Since Katan's landmark study, there have been many applications of Mendelian randomization attempting to establish genotype-phenotype associations in human disorders (Smith & Ebrahim, 2003]. However, for Mendelian randomization to be serviceable as a valid model of causality, Smith & Hemani (2014) state that three additional criteria must be met: (1) the genotype—sometimes referred to as a genetic variant or instrumental variable—must be reliably associated with a known intermediate phenotype; (2) the genotype itself must be associated must be associated with the (outcome) phenotype only through the intermediate phenotype; and (3) that the genotype be independent of possible confounding factors that may influence the intermediate phenotype and phenotype by analyzing a model that includes suspected covariates.
The importance of addressing issues of causality in observational studies and the need to extend Sewall Wright's path analysis into statistical modeling was addressed by Cochran & Chambers (1965) and recapitulated by Cox & Wermuth (2004). Cox & Wermuth (2004) distinguished between real-world properties and statistical models of causality, but sought to construct statistical models that would be useful in the real world. To avoid confusion, Cox & Wermuth (2004) refer to their argument as models of causality rather than causal modeling. Their models of causality are based on Pearl (2000) extensive work with path diagrams and causal analysis, and Lindley (2002) analysis of Pearl's description of causality as it pertains to the broad field of statistics.
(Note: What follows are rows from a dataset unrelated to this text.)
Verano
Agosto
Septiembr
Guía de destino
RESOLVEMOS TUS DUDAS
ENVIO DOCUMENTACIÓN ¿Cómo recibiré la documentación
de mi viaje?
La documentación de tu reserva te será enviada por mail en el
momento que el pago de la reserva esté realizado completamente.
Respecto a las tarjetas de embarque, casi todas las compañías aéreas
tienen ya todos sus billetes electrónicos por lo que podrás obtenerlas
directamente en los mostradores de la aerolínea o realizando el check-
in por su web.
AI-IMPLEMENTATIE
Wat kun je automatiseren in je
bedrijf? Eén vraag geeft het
The issues raised by Cox & Wermuth (2004) and others as they would pertain to genotype-phenotype associations can be illustrated by the following sets of models of causality.
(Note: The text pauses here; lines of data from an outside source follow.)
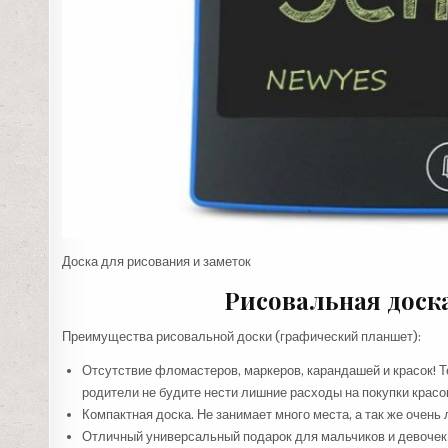
Доска для рисования и заметок
Рисовальная доска
Преимущества рисовальной доски (графический планшет):
Отсутствие фломастеров, маркеров, карандашей и красок! Те
родители не будите нести лишние расходы на покупки красок
Компактная доска. Не занимает много места, а так же очень 
Отличный универсальный подарок для мальчиков и девочек н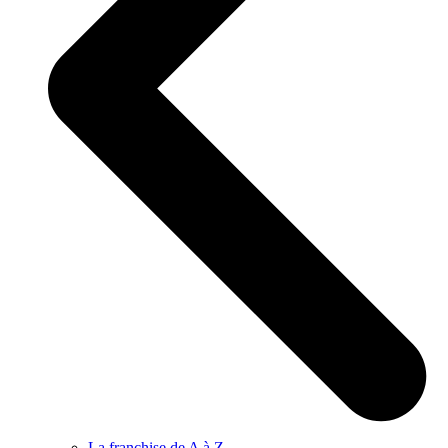
La franchise de A à Z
Four basic models of causality associated with pre-GWAS, pre-endophenotype era cytogenetics are presented in Figure 1, in which a genotype (G), phenotype (P), and background variables (B) are the only factors. In some of these models, genetic factors are also contained in background factors. The first model in Figure 1a indicates that the phenotype is contingent on both genetic and background factors, the latter of which may consist of other genetic, or epigenetic, physiological, neurobiological, developmental, or environmental variables. Background factors modeled in this way would confound the genotype-phenotype association. Also possible in this model would be that the genotype could be influenced by background factors. As Cox & Wermuth (2004) observed, it is possible that in models comparable to Figure 1a, not all relevant background variables may be identified and included in B. For these reasons, the extent to which phenotype and genotype may be linked may be estimated incorrectly. In Figures 1b and 1d, the link between genotype and phenotype is missing. In Figure 1b, the phenotype, P, and the genotype, G, are each contingent upon B. In such a model, a correlation between genotype and phenotype could be observed but would be spurious. In Figure 1c, P and B are contingent upon G, but there is no link between P and B. Thus, studies which found an association between P and some factor in B would be spurious. In situations such as this, investigators would, in addition to demonstrating an association between the presumed genetic factor and the phenotype, need to establish that there was no association between some background factor and the phenotype. An example of such a model using Mendelian randomization might be the study cited by Little & Khoury (2003) which examined the mechanism by which the MTHFR C677T polymorphism had been associated with cardiovascular disease (CVD). Using Mendelian randomization, Yang et al. (2012) found that the MTHFR C677T polymorphism (G) was associated with higher homocysteine levels (B), but that homocysteine concentration was not statistically associated with CVD or mortality (P). On the other hand, these researchers found that the odds ratio for the TT genotype (G) was associated with a significantly lower risk for CVD (P).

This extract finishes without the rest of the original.